Partant d’une proposition du designer italien Ettore Sottsass Jr. affirmant, à propos de son travail de la céramique dans les années 1960, qu’il avait cherché à « élargir » la notion de fonctionnalité, nous souhaitons éclairer ce qu’il qualifie ainsi de « sphère de fonctionnalité supérieure ». Alors que conventionnellement une fonction est toujours transitive – elle sert à quelque chose – nous voudrions montrer que l’opération – à la fois conceptuelle et conceptive – que met en exergue Sottsass consiste, au contraire, à dissocier la fonction de toute finalité précise. Cette opération dessine alors un motif projectuel et philosophique étrange : une fonctionnalité sans finalité déterminée, une fonctionnalité opératoire sans fonction achevée ou précisément adressée.
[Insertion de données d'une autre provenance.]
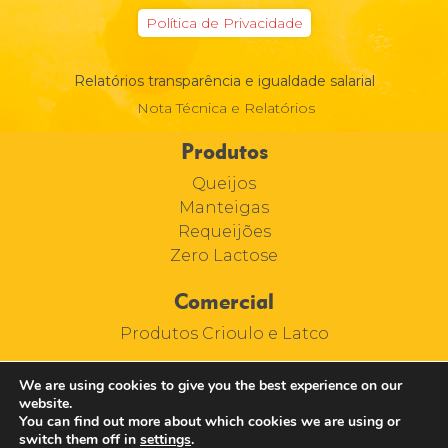
Política de Privacidade
Relatórios transparência e igualdade salarial
Nota Técnica e Relatórios
Produtos
Queijos
Manteigas
Requeijões
Zero Lactose
Comercial
Produtos Crioulo e Latco
We are using cookies to give you the best experience on our
website.
You can find out more about which cookies we are using or
switch them off in
settings
.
Le dialogue fécond que nous pouvons retracer entre l’œuvre de Sottsass et celle du poète Allen Ginsberg, liées par une attention aiguë aux pratiques tantriques et à la spiritualité bouddhiste, nous permettra de rendre compte de cette fonctionnalité excentrique cherchant à s’affranchir du fonctionnalisme tout en le sublimant.

Une fonctionnalité en question

La figure d’Ettore Sottsass Jr. est particulièrement intéressante pour questionner la notion de fonctionnalité dans le champ du design : bien que critique radical du fonctionnalisme et du positivisme qui l’accompagne1, il ne rejette pas pour autant l’idée de « fonction2 », cherchant plutôt à faire sortir celle-ci de ses gonds rationalistes, en appelant à un « élargissement » de sa compréhension. Cet élargissement doit se comprendre comme une critique de la finalité à l’œuvre dans la notion de « fonction ». En effet, les doctrines fonctionnalistes, en dépit de leur pluralité3, partagent toutes une même compréhension de la notion de fonction en termes de « finalité », une fonction étant toujours conçue pour une fin précise, pour un but identifiable. Un vase sert à accueillir des fleurs ou à décorer une portion d’espace domestique, un bol sert de contenant pour de la nourriture ou autre. Au contraire, dans les céramiques que réalise Sottsass dans les années 1960 – avec les séries Ceramiche delle tenebre (Céramiques des ténèbres, 1963), Offerta a Siva (Offrande à Shiva, 1964), Menhir, Ziggurat, Stupas, Hydrants & Gas Pumps (1965-1966) ou encore Yantra (1969) – cette fonctionnalité, finalisée, adressée, se trouve réduite au minimum. Ce rétrécissement de la charge fonctionnelle n’apparaît cependant pas, pour lui, comme un amoindrissement de la fonctionnalité, mais au contraire comme le principe de son expansion : « mon intention était de ‹ ne pas faire des bibelots ›, mais de concentrer tellement l’objet, qu’il soit soustrait à ses fonctions ordinaires (qui sont néanmoins maintenues), afin de le plonger dans une sphère de fonctionnalité supérieure4 ».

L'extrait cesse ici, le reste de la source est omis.